Relaunch der Zeit

Eingeweckt

Vor Monaten schon kündigte Zeit-Chefredakteur Roger de Weck an, Layout und Inhalt der Hamburger Wochenzeitung würden sich ändern, und tatsächlich geschah schon bald nach seiner Einstellung etwas Seltsames. Von der Titelseite, die Murschetz jahrelang bekritzelt hatte, stierten Saddams böse Augen.

Vor Wochen dann schrieben die Medienjournalisten über die unheimlichen Vorgänge am Speersort, am Kneipentisch plauderten Theaterkritiker über Intrigen und andere Interna der Zeit, plötzlich kannte man die Redakteure der norddeutschen Überregionalen besser als die Ministerpräsidenten der ostdeutschen Bundesländer. Wer bislang noch nie etwas von Thiemann Antiqua und Garamond gehört hatte, konnte auf einmal über die Geheimnisse der Typographie berichten, und ein roter Farbtupfer im Zeit-Design war noch aufregender als das "Schwarzbuch des Kommunismus".

Schließlich landete das neue Ding in meinem Briefkasten. "Wie lange noch?" stand da auf der ersten Seite einer Zeitung geschrieben, die jetzt so harmlos aussieht wie ein hanseatisches Christenorgan, nämlich wie das Deutsche Sonntagsblatt. In der gewandelten Zeit mußten vor allem die Redakteure ran, der erhöhte Zeilendurchschuß fiel genauso auf wie die kürzeren Texte und größeren Bilder. Roger de Weck ist Sprößling eines Bankers, der Mann hat im Elternhaus also zu wirtschaften gelernt. Oder anders: Es sieht nicht gut aus mit der Zeit, Ökonomiemisere allerorten.
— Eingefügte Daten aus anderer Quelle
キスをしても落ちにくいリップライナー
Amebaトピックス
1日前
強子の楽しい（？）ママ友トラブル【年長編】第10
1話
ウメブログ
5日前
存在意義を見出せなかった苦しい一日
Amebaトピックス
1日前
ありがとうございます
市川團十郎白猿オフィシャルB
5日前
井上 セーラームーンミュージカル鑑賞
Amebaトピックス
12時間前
Anders ausgedrückt: "In Deutschland tut sich überall so viel, während im Staat und Sozialstaat, in Verwaltung und Bildungswesen viel zuviel stillsteht - die öffentliche Hand bremst, statt zu gestalten. Reformen der staatlichen Strukturen sind überfällig." (Roger de Weck)
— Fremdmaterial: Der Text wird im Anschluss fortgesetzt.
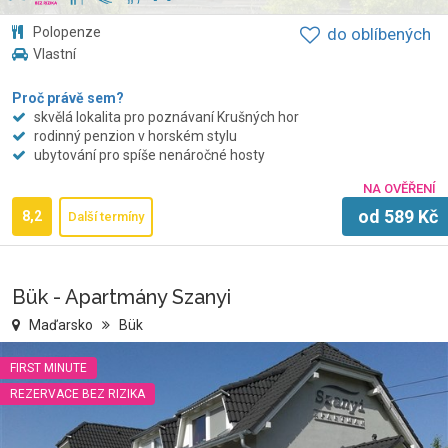
Polopenze
do oblíbených
Vlastní
Proč právě sem?
skvělá lokalita pro poznávaní Krušných hor
rodinný penzion v horském stylu
ubytování pro spíše nenáročné hosty
NA OVĚŘENÍ
od
589
Kč
8,2
Další termíny
Bük - Apartmány Szanyi
Maďarsko
Bük
FIRST MINUTE
REZERVACE BEZ RIZIKA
"This is made with viel Liebe", soll de Weck über die Arbeit des Gestalters Mario Garc'a gesagt haben. Was neu ist, kann nicht gerade begeistern. Weder das deplazierte Bremer Stadtwappen auf jedem Ressortkopf, das "Etwas Besseres als die Zeit findest du allemal!" kräht, noch die Bilder der Autoren zum Ausschneiden und Sammeln und schon gar nicht die Rastermarken, die wie stilisierte Hasenfüße aussehen und eine feste Rubrik ankündigen sollen. Daß man auch etwas mutiger relaunchen kann, hat die Berliner Zeitung vorgemacht, und nach der Lektüre ihrer besseren Seiten kann man ohnehin darauf verzichten, auch noch die entbleite Wochenzeitung zu lesen.

"Schöner lesen!" lautet zwar das Motto von Mario Garc'a, aber da ich die Aufsätze von Theo Sommer, Robert Leicht und Christoph Bertram nie studiert habe, vermag ich auch über den angeblich gesteigerten Lektüregenuß wenig auszusagen. Zwei Sätze Sommers reichten in der Regel aus, um weiterzublättern, zum Beispiel auf die Medienseite, nach der man in der relaunchten Zeit allerdings vergeblich sucht. Sie wurde praktischerweise eingeweckt.